Task instructions:
Pictures excluded, reproduce exactly the lines below from the one with "Atti Deliberativi" through the one with "De Bromas a Espionaje: El Rango de Apli", both included.

Dataset content:
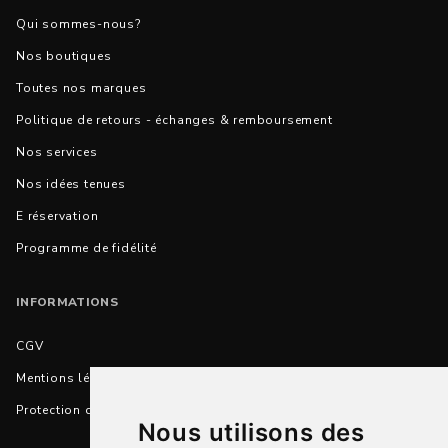
Qui sommes-nous?
Nos boutiques
Toutes nos marques
Politique de retours - échanges & remboursement
Nos services
Nos idées tenues
E réservation
Programme de fidélité
INFORMATIONS
CGV
Mentions légales
Protection des données personnelles
Nous utilisons des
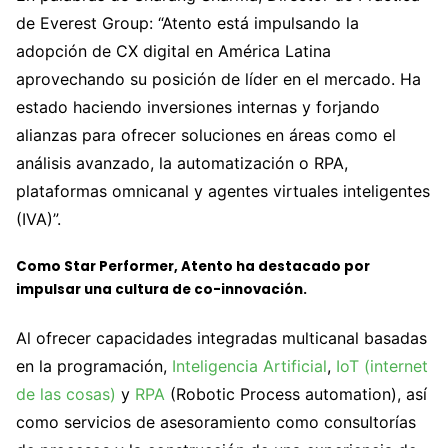
de Everest Group: “Atento está impulsando la
adopción de CX digital en América Latina
aprovechando su posición de líder en el mercado. Ha
estado haciendo inversiones internas y forjando
alianzas para ofrecer soluciones en áreas como el
análisis avanzado, la automatización o RPA,
plataformas omnicanal y agentes virtuales inteligentes
(IVA)”.
Como Star Performer, Atento ha destacado por
impulsar una cultura de co-innovación.
Al ofrecer capacidades integradas multicanal basadas
en la programación,
Inteligencia Artificial
,
IoT (internet
de las cosas)
y
RPA
(Robotic Process automation), así
como servicios de asesoramiento como consultorías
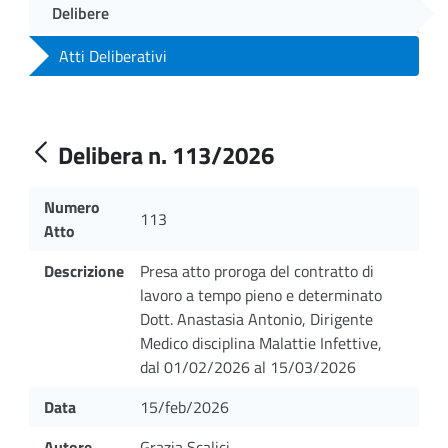
Delibere
Atti Deliberativi
Delibera n. 113/2026
Numero
113
Atto
Descrizione
Presa atto proroga del contratto di
lavoro a tempo pieno e determinato
Dott. Anastasia Antonio, Dirigente
Medico disciplina Malattie Infettive,
dal 01/02/2026 al 15/03/2026
Data
15/feb/2026
Autore
Grazia Scalici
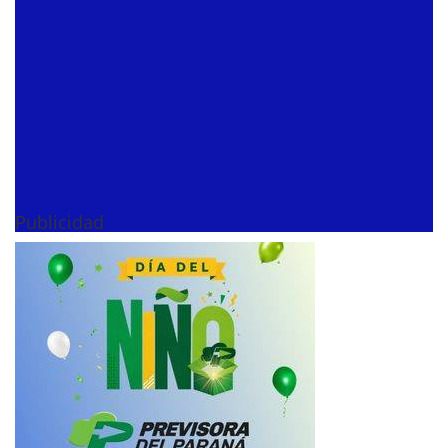
Publicidad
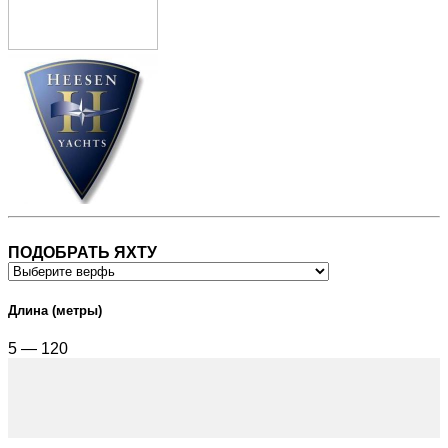
ПОДОБРАТЬ ЯХТУ
Длина (метры)
5 — 120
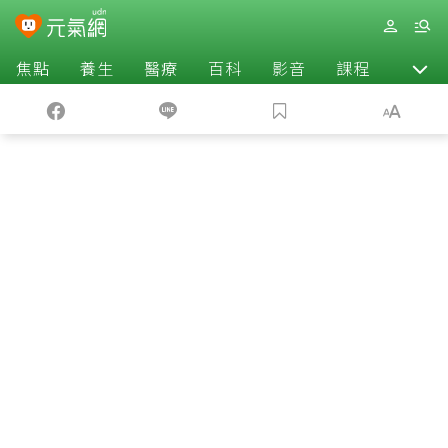
焦點
養生
醫療
百科
影音
課程
退休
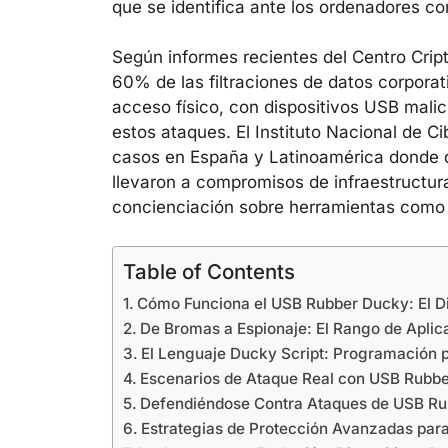
que se identifica ante los ordenadores c
Según informes recientes del Centro Cri
60% de las filtraciones de datos corporat
acceso físico, con dispositivos USB malic
estos ataques. El Instituto Nacional de
casos en España y Latinoamérica donde 
llevaron a compromisos de infraestructur
concienciación sobre herramientas como
Table of Contents
Cómo Funciona el USB Rubber Ducky: El Di
De Bromas a Espionaje: El Rango de Apli
El Lenguaje Ducky Script: Programación p
Escenarios de Ataque Real con USB Rubb
Defendiéndose Contra Ataques de USB R
Estrategias de Protección Avanzadas para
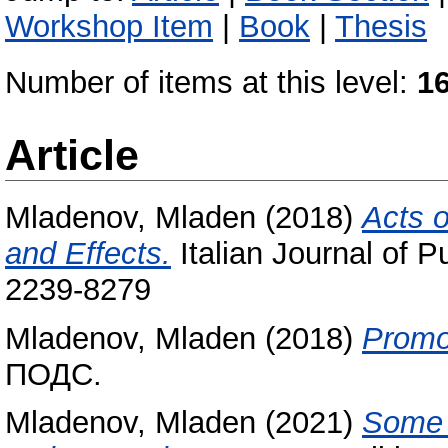
Workshop Item
|
Book
|
Thesis
Number of items at this level:
1
Article
Mladenov, Mladen
(2018)
Acts o
and Effects.
Italian Journal of P
2239-8279
Mladenov, Mladen
(2018)
Promot
ПОДС.
Mladenov, Mladen
(2021)
Some p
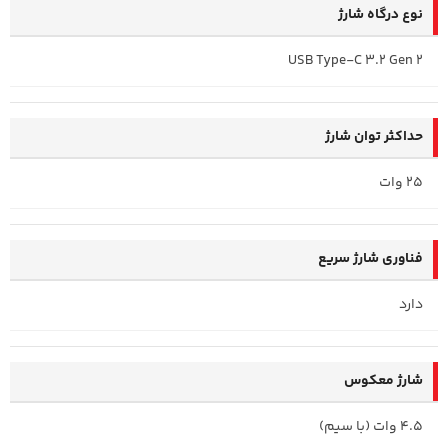
نوع درگاه شارژ
USB Type-C 3.2 Gen 2
حداکثر توان شارژ
25 وات
فناوری شارژ سریع
دارد
شارژ معکوس
4.5 وات (با سیم)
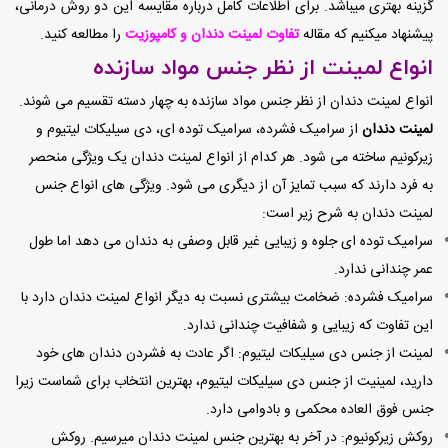
گزینه بهتری میباشد. برای اطلاعات کامل درباره مقایسه این دو روش درمانی،
پیشنهاد میکنیم که مقاله
تفاوت لمینت دندان و کامپوزیت
را مطالعه کنید.
انواع لمینت از نظر جنس مواد سازنده
انواع لمینت دندان از نظر جنس مواد سازنده به چهار دسته تقسیم می شوند.
لمینت دندان
از سرامیک فشرده، سرامیک توده ای، دی سیلیکات لیتیوم و
زیرکونیم ساخته می شود. هر کدام از انواع لمینت دندان یک ویژگی منحصر
به فرد دارند که سبب تمایز آن از دیگری می شود. ویژگی های انواع جنس
لمینت دندان به شرح زیر است:
سرامیک توده ای جلوه و زیبایی غیر قابل وصفی به دندان می دهد اما طول
عمر چندانی ندارد.
سرامیک فشرده: ضخامت بیشتری نسبت به دیگر انواع لمینت دندان دارد با
این تفاوت که زیبایی و شفافیت چندانی ندارد.
لمینت از جنس دی سیلیکات لیتیوم: اگر عادت به فشردن دندان های خود
دارید، لمینیت از جنس دی سیلیکات لیتیوم، بهترین انتخاب برای شماست زیرا
جنس فوق العاده محکمی و بادوامی دارد.
روکش زیرکونیوم: در آخر به بهترین جنس لمینت دندان میرسیم. روکش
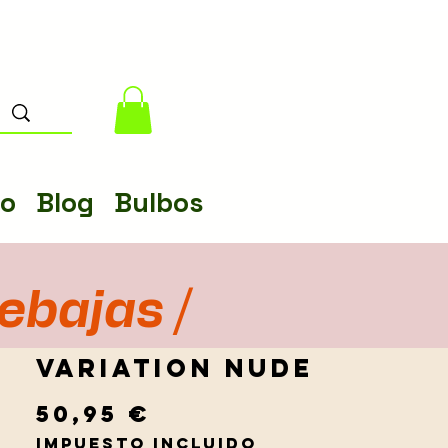
lo
Blog
Bulbos
rebajas /
Variation Nude
Precio
50,95 €
Impuesto incluido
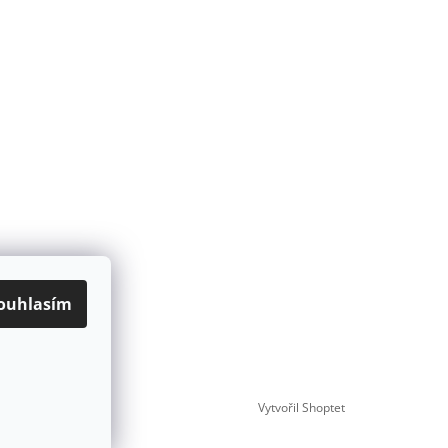
ouhlasím
Vytvořil Shoptet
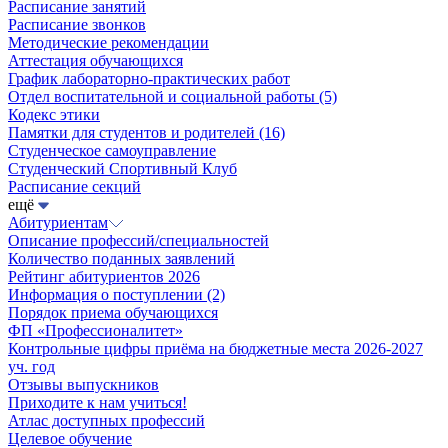
Расписание занятий
Расписание звонков
Методические рекомендации
Аттестация обучающихся
График лабораторно-практических работ
Отдел воспитательной и социальной работы
(5)
Кодекс этики
Памятки для студентов и родителей
(16)
Студенческое самоуправление
Студенческий Спортивный Клуб
Расписание секций
ещё
Абитуриентам
Описание профессий/специальностей
Количество поданных заявлений
Рейтинг абитуриентов 2026
Информация о поступлении
(2)
Порядок приема обучающихся
ФП «Профессионалитет»
Контрольные цифры приёма на бюджетные места 2026-2027
уч. год
Отзывы выпускников
Приходите к нам учиться!
Атлас доступных профессий
Целевое обучение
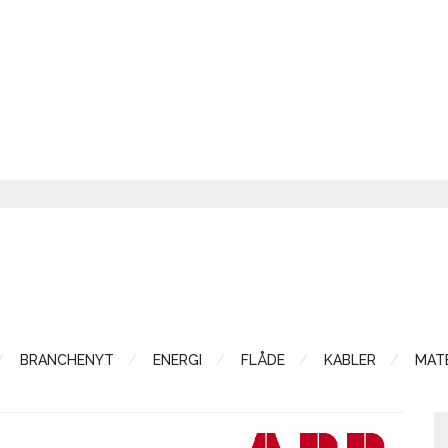
BRANCHENYT
ENERGI
FLÅDE
KABLER
MATE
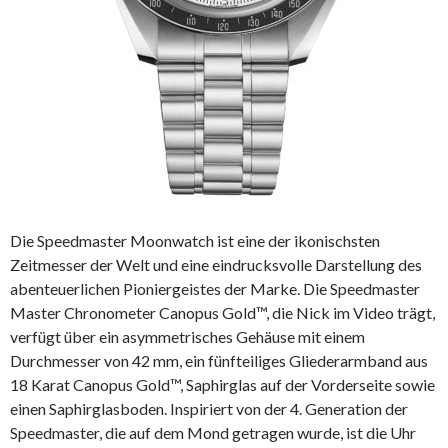
Die Speedmaster Moonwatch ist eine der ikonischsten
Zeitmesser der Welt und eine eindrucksvolle Darstellung des
abenteuerlichen Pioniergeistes der Marke. Die Speedmaster
Master Chronometer Canopus Gold™, die Nick im Video trägt,
verfügt über ein asymmetrisches Gehäuse mit einem
Durchmesser von 42 mm, ein fünfteiliges Gliederarmband aus
18 Karat Canopus Gold™, Saphirglas auf der Vorderseite sowie
einen Saphirglasboden. Inspiriert von der 4. Generation der
Speedmaster, die auf dem Mond getragen wurde, ist die Uhr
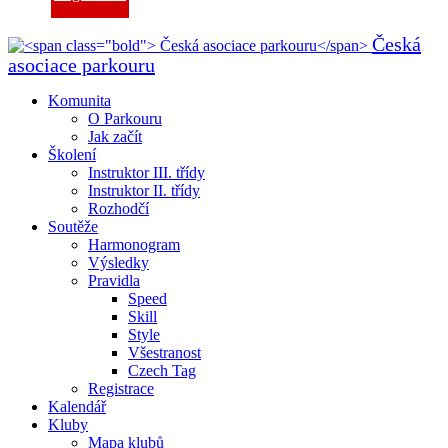
Česká
asociace parkouru
Komunita
O Parkouru
Jak začít
Školení
Instruktor III. třídy
Instruktor II. třídy
Rozhodčí
Soutěže
Harmonogram
Výsledky
Pravidla
Speed
Skill
Style
Všestranost
Czech Tag
Registrace
Kalendář
Kluby
Mapa klubů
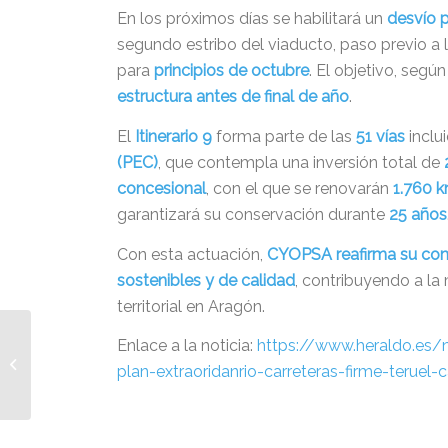
En los próximos días se habilitará un
desvío p
segundo estribo del viaducto, paso previo a 
para
principios de octubre
. El objetivo, segú
estructura antes de final de año
.
El
Itinerario 9
forma parte de las
51 vías
inclu
(PEC)
, que contempla una inversión total de
concesional
, con el que se renovarán
1.760 k
garantizará su conservación durante
25 años
Con esta actuación,
CYOPSA reafirma su comp
sostenibles y de calidad
, contribuyendo a la
territorial en Aragón.
CYOPSA-SISOCIA
Enlace a la noticia:
https://www.heraldo.es/
construirá el nuevo
plan-extraoridanrio-carreteras-firme-teruel
cuartel de la Guardia
Civil en Quintanar...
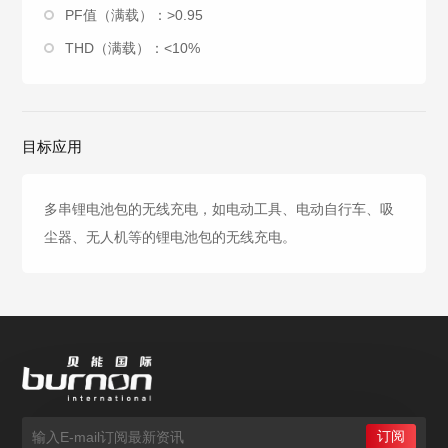
PF值（满载）：>0.95
THD（满载）：<10%
目标应用
多串锂电池包的无线充电，如电动工具、电动自行车、吸
尘器、无人机等的锂电池包的无线充电。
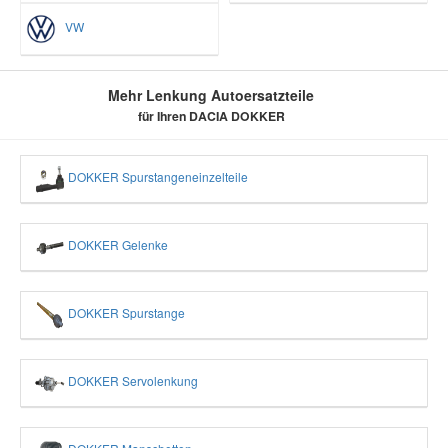
VW
Mehr Lenkung Autoersatzteile
für Ihren DACIA DOKKER
DOKKER Spurstangeneinzelteile
DOKKER Gelenke
DOKKER Spurstange
DOKKER Servolenkung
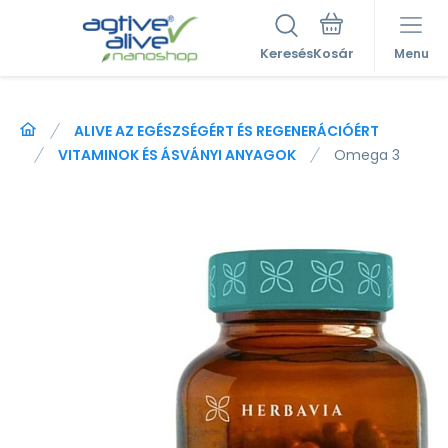
Keresés
Menu
ALIVE AZ EGÉSZSÉGÉRT ÉS REGENERÁCIÓÉRT
VITAMINOK ÉS ÁSVÁNYI ANYAGOK
Omega 3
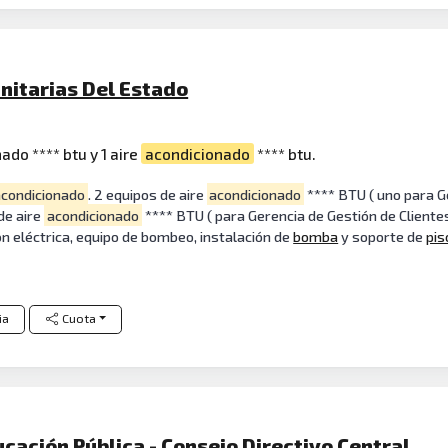
nitarias Del Estado
ado **** btu y 1 aire
acondicionado
**** btu.
condicionado
. 2 equipos de aire
acondicionado
**** BTU ( uno para G
 de aire
acondicionado
**** BTU ( para Gerencia de Gestión de Cliente
ón eléctrica, equipo de bombeo, instalación de
bomba
y soporte de
pis
ia
Cuota
cación Pública - Consejo Directivo Central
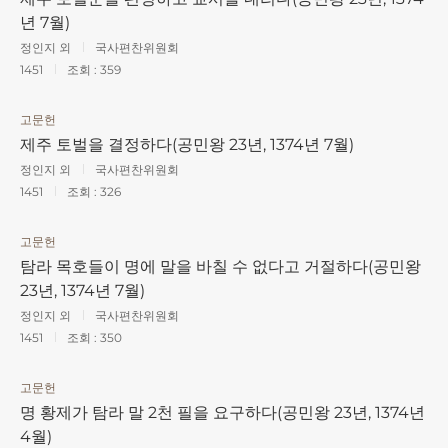
년 7월)
정인지 외
국사편찬위원회
1451
조회 :
359
고문헌
제주 토벌을 결정하다(공민왕 23년, 1374년 7월)
정인지 외
국사편찬위원회
1451
조회 :
326
고문헌
탐라 목호들이 명에 말을 바칠 수 없다고 거절하다(공민왕
23년, 1374년 7월)
정인지 외
국사편찬위원회
1451
조회 :
350
고문헌
명 황제가 탐라 말 2천 필을 요구하다(공민왕 23년, 1374년
4월)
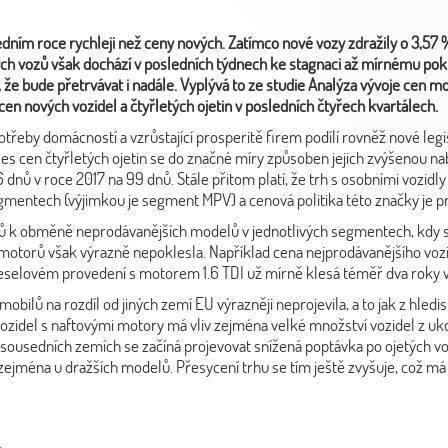
edním roce rychleji než ceny nových. Zatímco nové vozy zdražily o 3,57 %
jetých vozů však dochází v posledních týdnech ke stagnaci až mírnému p
 že bude přetrvávat i nadále. Vyplývá to ze studie Analýza vývoje cen mot
en nových vozidel a čtyřletých ojetin v posledních čtyřech kvartálech.
otřeby domácností a vzrůstající prosperitě firem podílí rovněž nové leg
es cen čtyřletých ojetin se do značné míry způsoben jejich zvýšenou 
dnů v roce 2017 na 99 dnů. Stále přitom platí, že trh s osobními vozidly
mentech (výjimkou je segment MPV) a cenová politika této značky je 
ozů k obměně neprodávanějších modelů v jednotlivých segmentech, kdy s
 motorů však výrazně nepoklesla. Například cena nejprodávanějšího v
eselovém provedení s motorem 1.6 TDI už mírně klesá téměř dva roky v ř
bilů na rozdíl od jiných zemí EU výrazněji neprojevila, a to jak z hled
h vozidel s naftovými motory má vliv zejména velké množství vozidel z u
 V sousedních zemích se začíná projevovat snížená poptávka po ojetých vo
 zejména u dražších modelů. Přesycení trhu se tím ještě zvyšuje, což má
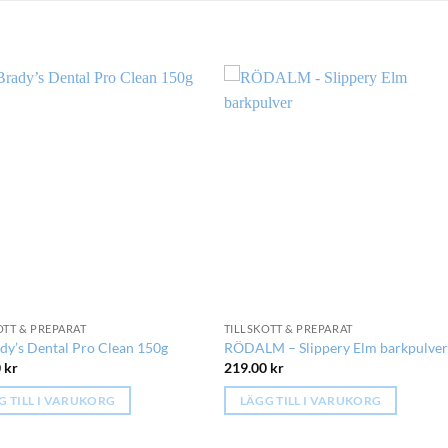
OTT & PREPARAT
TILLSKOTT & PREPARAT
dy’s Dental Pro Clean 150g
RÖDALM – Slippery Elm barkpulver
0
kr
219.00
kr
G TILL I VARUKORG
LÄGG TILL I VARUKORG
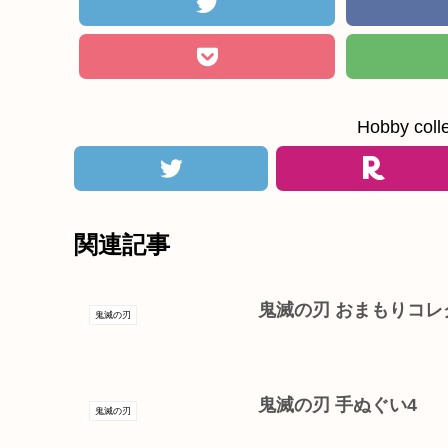
Hobby c
関連記事
鬼滅の刃 おまもりコレ
鬼滅の刃
鬼滅の刃 手ぬぐい4
鬼滅の刃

Answer space:
Atti Deliberativi
Delibera n. 113/2026
Numero
113
Atto
Descrizione
Presa atto proroga del contratto di
lavoro a tempo pieno e determinato
Dott. Anastasia Antonio, Dirigente
Medico disciplina Malattie Infettive,
dal 01/02/2026 al 15/03/2026
Data
15/feb/2026
Autore
Grazia Scalici
Publicidad
ПОДОБРАТЬ ЯХТУ
Длина (метры)
5 — 120
焦點
養生
醫療
百科
影音
課程
退休
que se identifica ante los ordenadores c
Según informes recientes del Centro Cri
60% de las filtraciones de datos corporat
acceso físico, con dispositivos USB malic
estos ataques. El Instituto Nacional de
casos en España y Latinoamérica donde 
llevaron a compromisos de infraestructur
concienciación sobre herramientas como
Table of Contents
Cómo Funciona el USB Rubber Ducky: El Di
De Bromas a Espionaje: El Rango de Apli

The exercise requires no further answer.